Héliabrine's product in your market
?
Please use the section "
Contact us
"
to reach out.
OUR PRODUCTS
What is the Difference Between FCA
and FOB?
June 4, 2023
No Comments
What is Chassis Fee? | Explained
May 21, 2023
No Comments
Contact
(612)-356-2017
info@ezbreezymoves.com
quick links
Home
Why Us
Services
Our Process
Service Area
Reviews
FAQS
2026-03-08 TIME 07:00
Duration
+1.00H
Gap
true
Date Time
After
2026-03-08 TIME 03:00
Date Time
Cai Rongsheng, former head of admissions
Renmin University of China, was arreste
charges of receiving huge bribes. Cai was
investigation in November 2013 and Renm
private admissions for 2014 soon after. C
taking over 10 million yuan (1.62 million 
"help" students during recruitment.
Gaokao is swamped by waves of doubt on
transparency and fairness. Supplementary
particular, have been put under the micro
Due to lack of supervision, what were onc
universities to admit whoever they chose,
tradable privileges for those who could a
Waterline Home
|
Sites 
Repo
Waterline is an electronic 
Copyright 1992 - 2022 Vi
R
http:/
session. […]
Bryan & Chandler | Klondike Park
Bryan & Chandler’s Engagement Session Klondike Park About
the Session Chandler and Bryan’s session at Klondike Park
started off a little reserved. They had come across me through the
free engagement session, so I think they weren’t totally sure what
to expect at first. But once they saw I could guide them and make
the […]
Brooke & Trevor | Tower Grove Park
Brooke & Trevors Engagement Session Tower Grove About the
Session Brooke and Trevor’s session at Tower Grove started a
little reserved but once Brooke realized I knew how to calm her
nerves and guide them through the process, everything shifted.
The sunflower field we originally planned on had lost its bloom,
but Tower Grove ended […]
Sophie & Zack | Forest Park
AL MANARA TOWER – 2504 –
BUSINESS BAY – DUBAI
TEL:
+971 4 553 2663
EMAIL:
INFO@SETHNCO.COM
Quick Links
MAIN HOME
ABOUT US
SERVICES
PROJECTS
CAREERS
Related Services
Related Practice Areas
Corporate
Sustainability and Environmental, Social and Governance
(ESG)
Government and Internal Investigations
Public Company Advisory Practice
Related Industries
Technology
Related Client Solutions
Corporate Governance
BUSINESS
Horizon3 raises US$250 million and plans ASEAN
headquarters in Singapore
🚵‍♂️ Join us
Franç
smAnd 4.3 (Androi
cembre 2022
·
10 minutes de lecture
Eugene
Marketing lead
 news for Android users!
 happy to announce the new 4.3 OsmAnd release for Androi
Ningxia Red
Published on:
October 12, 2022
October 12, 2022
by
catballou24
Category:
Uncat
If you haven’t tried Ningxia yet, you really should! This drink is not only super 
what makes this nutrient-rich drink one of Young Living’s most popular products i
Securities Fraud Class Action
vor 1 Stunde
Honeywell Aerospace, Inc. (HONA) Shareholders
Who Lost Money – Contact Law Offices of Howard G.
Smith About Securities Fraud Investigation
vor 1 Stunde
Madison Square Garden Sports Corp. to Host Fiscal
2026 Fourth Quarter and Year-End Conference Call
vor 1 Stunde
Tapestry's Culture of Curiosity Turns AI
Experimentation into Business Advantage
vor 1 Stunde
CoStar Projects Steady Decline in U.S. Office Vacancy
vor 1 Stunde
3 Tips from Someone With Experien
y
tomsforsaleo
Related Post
----
### Exercise
The records above need copying again. Keep each word as it is.

### Answer space
Héliabrine's product in your market
?
Please use the section "
Contact us
"
to reach out.
OUR PRODUCTS
What is the Difference Between FCA
and FOB?
June 4, 2023
No Comments
What is Chassis Fee? | Explained
May 21, 2023
No Comments
Contact
(612)-356-2017
info@ezbreezymoves.com
quick links
Home
Why Us
Services
Our Process
Service Area
Reviews
FAQS
2026-03-08 TIME 07:00
Duration
+1.00H
Gap
true
Date Time
After
2026-03-08 TIME 03:00
Date Time
Cai Rongsheng, former head of admissions
Renmin University of China, was arreste
charges of receiving huge bribes. Cai was
investigation in November 2013 and Renm
private admissions for 2014 soon after. C
taking over 10 million yuan (1.62 million 
"help" students during recruitment.
Gaokao is swamped by waves of doubt on
transparency and fairness. Supplementary
particular, have been put under the micro
Due to lack of supervision, what were onc
universities to admit whoever they chose,
tradable privileges for those who could a
Waterline Home
|
Sites 
Repo
Waterline is an electronic 
Copyright 1992 - 2022 Vi
R
http:/
session. […]
Bryan & Chandler | Klondike Park
Bryan & Chandler’s Engagement Session Klondike Park About
the Session Chandler and Bryan’s session at Klondike Park
started off a little reserved. They had come across me through the
free engagement session, so I think they weren’t totally sure what
to expect at first. But once they saw I could guide them and make
the […]
Brooke & Trevor | Tower Grove Park
Brooke & Trevors Engagement Session Tower Grove About the
Session Brooke and Trevor’s session at Tower Grove started a
little reserved but once Brooke realized I knew how to calm her
nerves and guide them through the process, everything shifted.
The sunflower field we originally planned on had lost its bloom,
but Tower Grove ended […]
Sophie & Zack | Forest Park
AL MANARA TOWER – 2504 –
BUSINESS BAY – DUBAI
TEL:
+971 4 553 2663
EMAIL:
INFO@SETHNCO.COM
Quick Links
MAIN HOME
ABOUT US
SERVICES
PROJECTS
CAREERS
Related Services
Related Practice Areas
Corporate
Sustainability and Environmental, Social and Governance
(ESG)
Government and Internal Investigations
Public Company Advisory Practice
Related Industries
Technology
Related Client Solutions
Corporate Governance
BUSINESS
Horizon3 raises US$250 million and plans ASEAN
headquarters in Singapore
🚵‍♂️ Join us
Franç
smAnd 4.3 (Androi
cembre 2022
·
10 minutes de lecture
Eugene
Marketing lead
 news for Android users!
 happy to announce the new 4.3 OsmAnd release for Androi
Ningxia Red
Published on:
October 12, 2022
October 12, 2022
by
catballou24
Category:
Uncat
If you haven’t tried Ningxia yet, you really should! This drink is not only super 
what makes this nutrient-rich drink one of Young Living’s most popular products i
Securities Fraud Class Action
vor 1 Stunde
Honeywell Aerospace, Inc. (HONA) Shareholders
Who Lost Money – Contact Law Offices of Howard G.
Smith About Securities Fraud Investigation
vor 1 Stunde
Madison Square Garden Sports Corp. to Host Fiscal
2026 Fourth Quarter and Year-End Conference Call
vor 1 Stunde
Tapestry's Culture of Curiosity Turns AI
Experimentation into Business Advantage
vor 1 Stunde
CoStar Projects Steady Decline in U.S. Office Vacancy
vor 1 Stunde
3 Tips from Someone With Experien
y
tomsforsaleo
Related Post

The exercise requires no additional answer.